1 Samuel 3:1-10 (11-20)
2 Cor 4:5-12
To say that God calls a person is to make the point that the initiative comes from God – it is not simply our own desire or decision to pursue a particular course of action. And the idea of a call suggests an invitation to respond – there remains the possibility of saying no. Throughout the history covered by the Bible and the Church many people have been called by God to fulfil various specific roles or tasks. The basic understanding is that God seeks to do something and calls on people for assistance. These people become God’s instruments. This then calls for humility, faithfulness to the task, dedication and commitment on their part.

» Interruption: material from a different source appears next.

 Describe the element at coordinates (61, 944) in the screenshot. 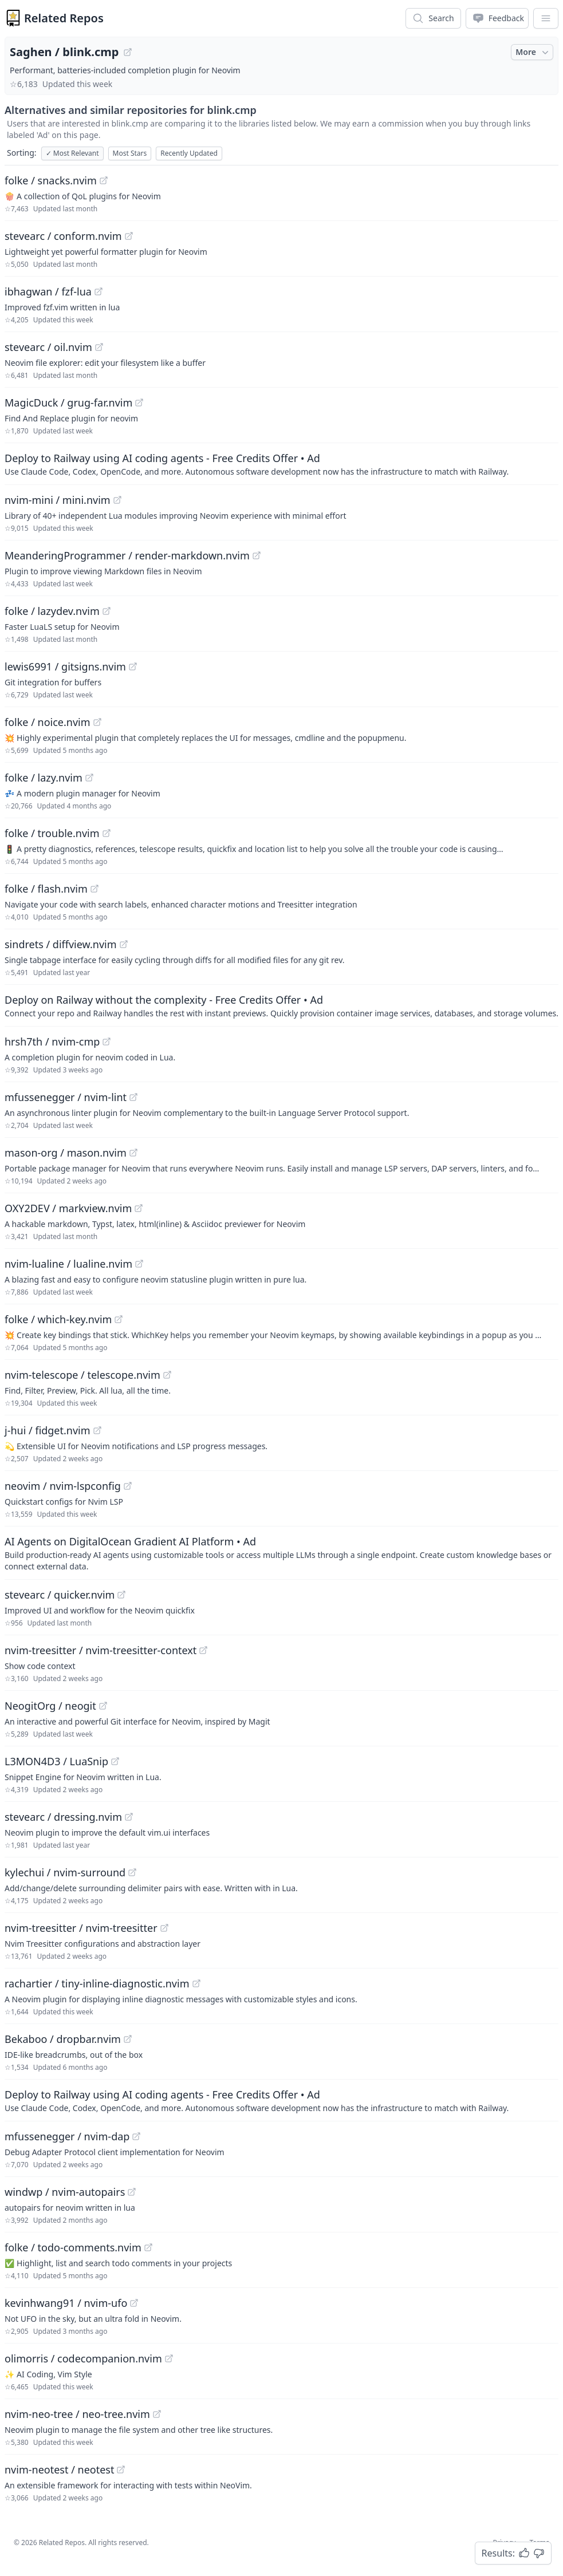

As Bonhoeffer said, “When Christ calls a man, he bids him come and die.” Pride in one’s learning, skill or ability; success in the eyes of the community count for little, it is what God in Christ accomplishes through us that matters. Yes, God uses our abilities, training, planning and preparation, but the initiative always lies with God. It is easy to fall into the usual way of thinking and to assume that the work of God depends upon us, when the primary agent is God. The fundamental call of Christ is to follow him in kingdom living – a life based on trust in God, God’s law and God’s salvation – the call to be his disciple. But Christ calls his disciples to fulfil other roles and tasks as well. The church recognizes that there are specific ministries to which God calls people, but there are other ventures as well where a sense of call may be experienced: marriage, parenthood, job or occupation, location, church or community service. It makes a difference whether we approach these decisions with a sense of call or whether we see ourselves as the primary agents making these decisions.
- What strikes you most forcibly about the call of Samuel (1 Samuel 3:1-20)?
- God’s call does not always come as clearly as it did to Samuel. How else can God’s call come?
- What difference does it make if we approach a course of action as a call from God or not?
- What do you think is meant by Bonhoeffer’s quote: when Christ calls anyone, that person is called to come and die?